- _EXERCISE_: Return exactly the final stretch of the records below, opening with the line that contains "el medio centenar de" and closing with the last line.

- _INPUT DATA_:
══════════

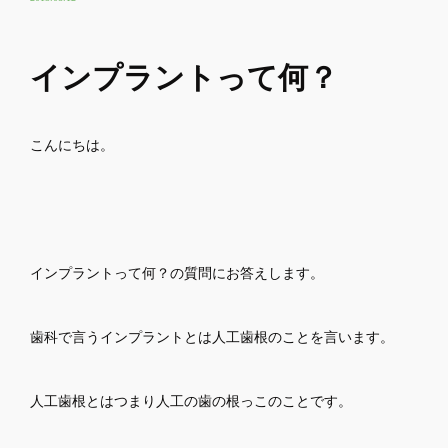
インプラントって何？
こんにちは。
インプラントって何？の質問にお答えします。
歯科で言うインプラントとは人工歯根のことを言います。
人工歯根とはつまり人工の歯の根っこのことです。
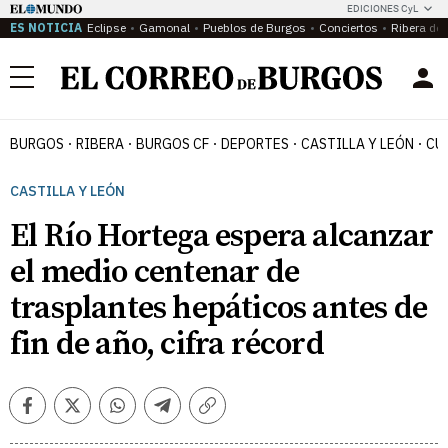
EDICIONES CyL
ES NOTICIA
Eclipse
Gamonal
Pueblos de Burgos
Conciertos
Ribera del
Menú
BURGOS
RIBERA
BURGOS CF
DEPORTES
CASTILLA Y LEÓN
CU
CASTILLA Y LEÓN
El Río Hortega espera alcanzar
el medio centenar de
trasplantes hepáticos antes de
fin de año, cifra récord
Facebook
Twitter
Whatsapp
Telegram
Copiar
enlace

══════════

- _ANSWER SECTION_:
el medio centenar de
trasplantes hepáticos antes de
fin de año, cifra récord
Facebook
Twitter
Whatsapp
Telegram
Copiar
enlace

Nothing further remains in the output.